- **Problem**
Every picture is to be removed, and all the data is to be copied exactly.

Collected data entries
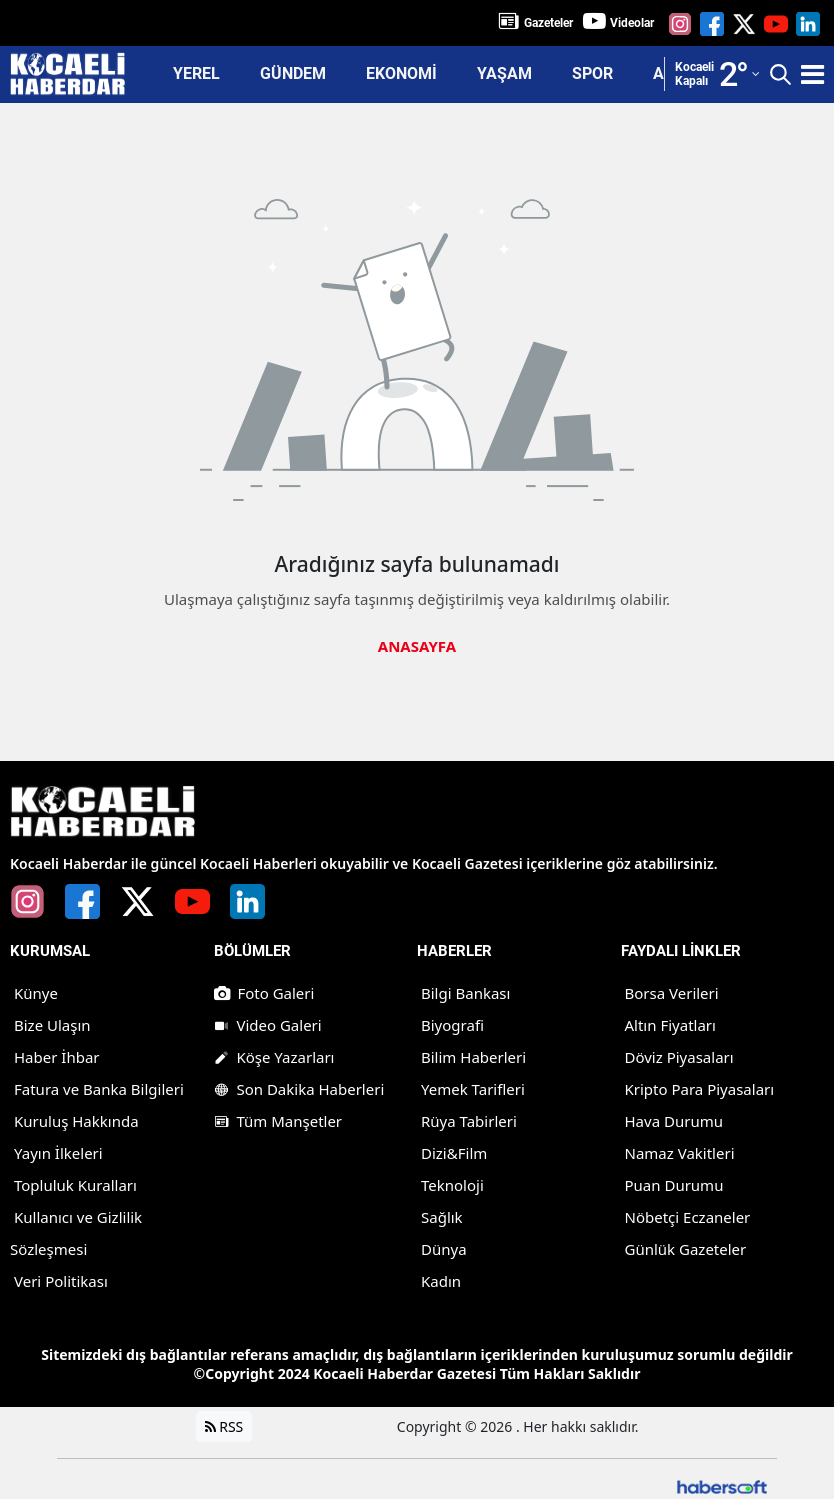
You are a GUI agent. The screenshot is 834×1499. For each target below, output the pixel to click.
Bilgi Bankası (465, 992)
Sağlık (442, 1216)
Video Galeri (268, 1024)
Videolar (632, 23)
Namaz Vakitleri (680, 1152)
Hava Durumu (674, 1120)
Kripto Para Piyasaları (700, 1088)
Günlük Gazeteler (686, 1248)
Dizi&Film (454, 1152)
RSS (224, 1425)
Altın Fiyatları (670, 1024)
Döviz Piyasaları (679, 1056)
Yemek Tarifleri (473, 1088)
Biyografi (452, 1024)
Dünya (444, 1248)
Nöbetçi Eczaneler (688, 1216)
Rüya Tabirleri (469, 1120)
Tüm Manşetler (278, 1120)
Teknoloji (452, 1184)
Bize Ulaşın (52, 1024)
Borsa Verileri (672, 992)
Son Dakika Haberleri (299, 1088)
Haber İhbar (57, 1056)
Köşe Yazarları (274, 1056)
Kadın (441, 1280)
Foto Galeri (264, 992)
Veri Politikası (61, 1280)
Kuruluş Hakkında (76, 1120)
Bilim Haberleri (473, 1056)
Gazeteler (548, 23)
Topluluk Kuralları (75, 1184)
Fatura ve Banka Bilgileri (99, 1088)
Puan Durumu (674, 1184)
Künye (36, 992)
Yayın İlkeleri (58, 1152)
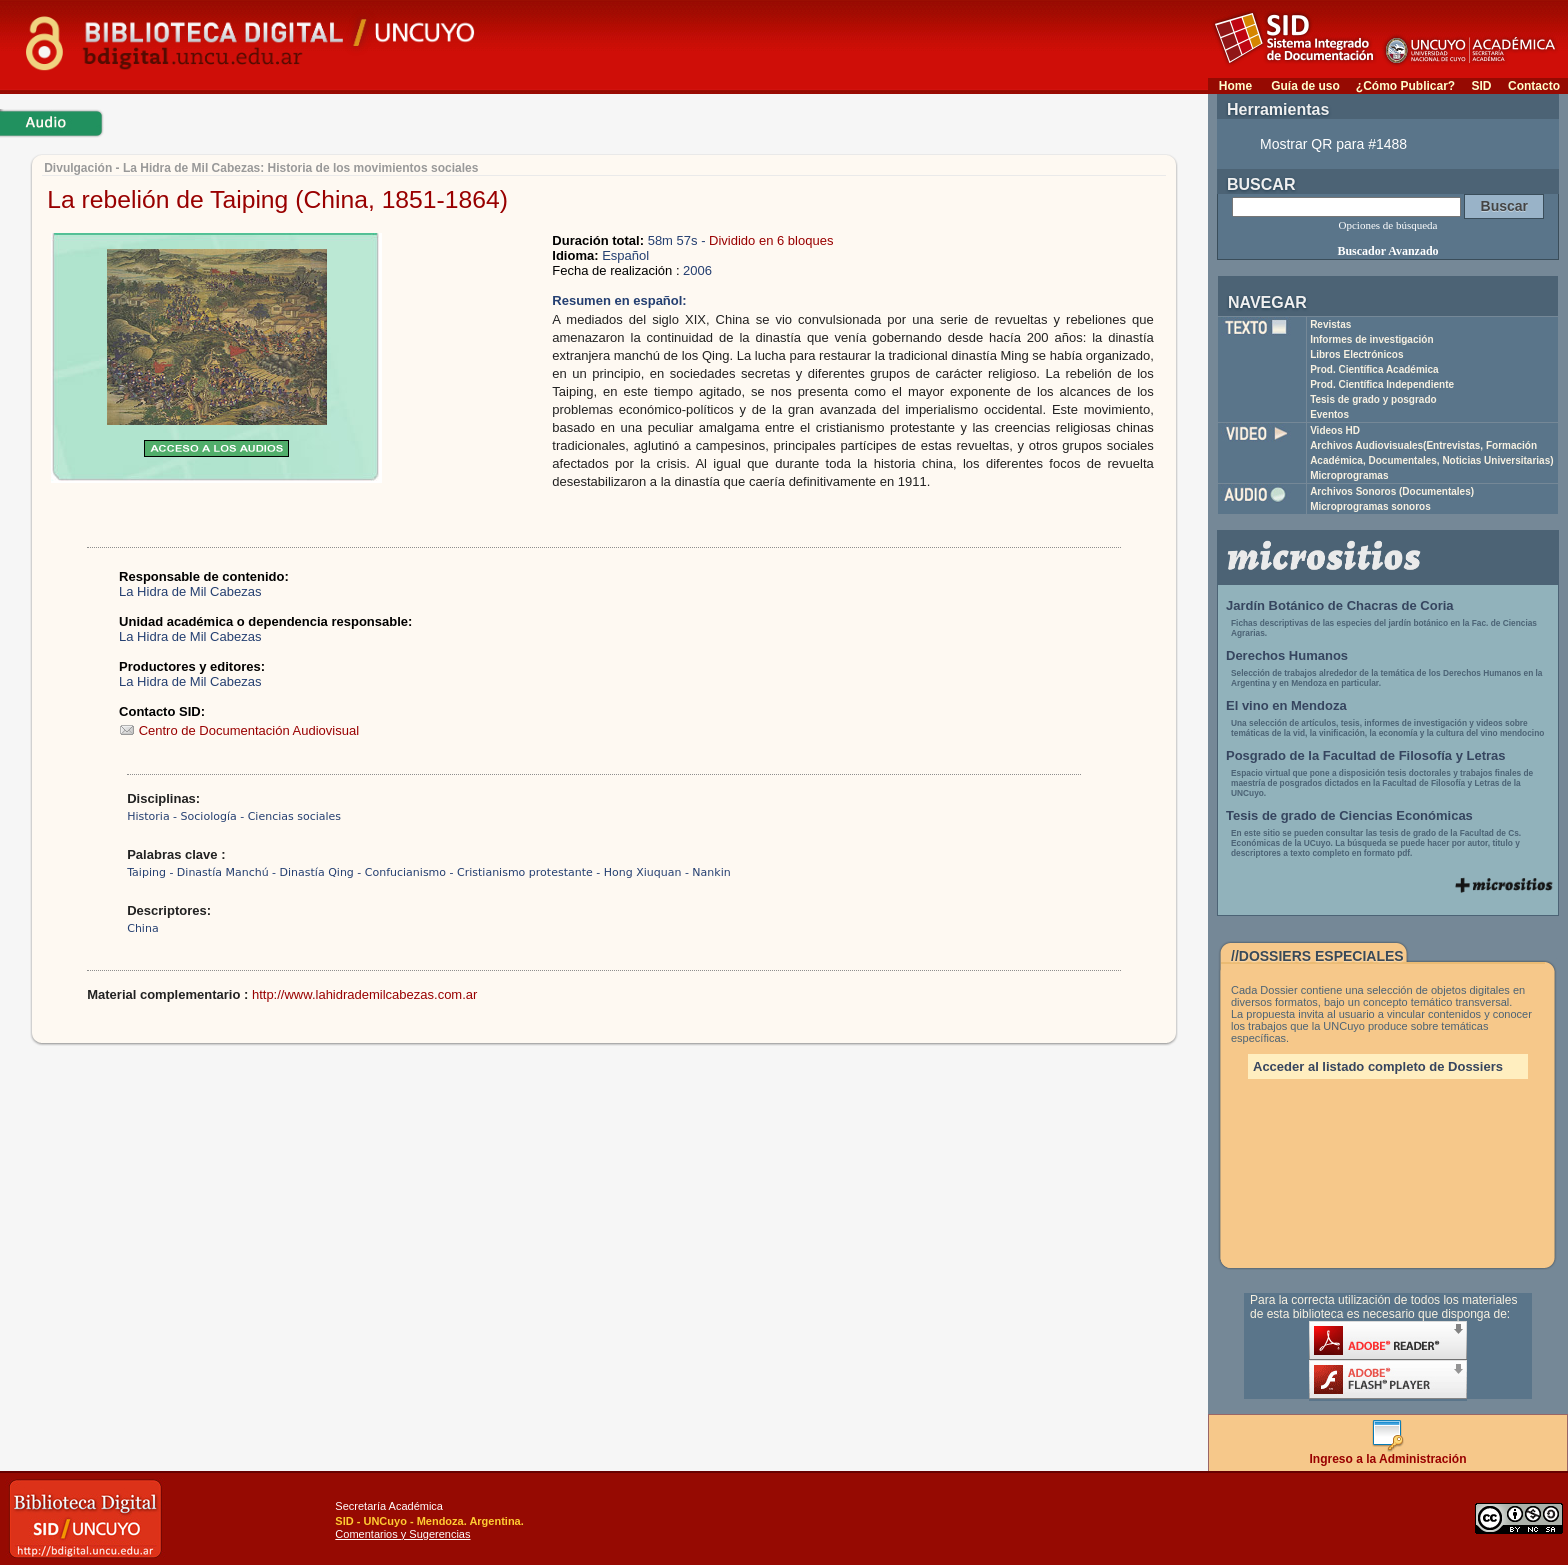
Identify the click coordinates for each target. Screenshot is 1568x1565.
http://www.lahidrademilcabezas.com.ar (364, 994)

- **Result for this exercise**
You are a GUI agent. The screenshot is 834×1499. For each target below, output the pixel to click.
Bilgi Bankası (465, 992)
Sağlık (442, 1216)
Video Galeri (268, 1024)
Videolar (632, 23)
Namaz Vakitleri (680, 1152)
Hava Durumu (674, 1120)
Kripto Para Piyasaları (700, 1088)
Günlük Gazeteler (686, 1248)
Dizi&Film (454, 1152)
RSS (224, 1425)
Altın Fiyatları (670, 1024)
Döviz Piyasaları (679, 1056)
Yemek Tarifleri (473, 1088)
Biyografi (452, 1024)
Dünya (444, 1248)
Nöbetçi Eczaneler (688, 1216)
Rüya Tabirleri (469, 1120)
Tüm Manşetler (278, 1120)
Teknoloji (452, 1184)
Bize Ulaşın (52, 1024)
Borsa Verileri (672, 992)
Son Dakika Haberleri (299, 1088)
Haber İhbar (57, 1056)
Köşe Yazarları (274, 1056)
Kadın (441, 1280)
Foto Galeri (264, 992)
Veri Politikası (61, 1280)
Kuruluş Hakkında (76, 1120)
Bilim Haberleri (473, 1056)
Gazeteler (548, 23)
Topluluk Kuralları (75, 1184)
Fatura ve Banka Bilgileri (99, 1088)
Puan Durumu (674, 1184)
Künye (36, 992)
Yayın İlkeleri (58, 1152)
Identify the click coordinates for each target. Screenshot is 1568x1565.
http://www.lahidrademilcabezas.com.ar (364, 994)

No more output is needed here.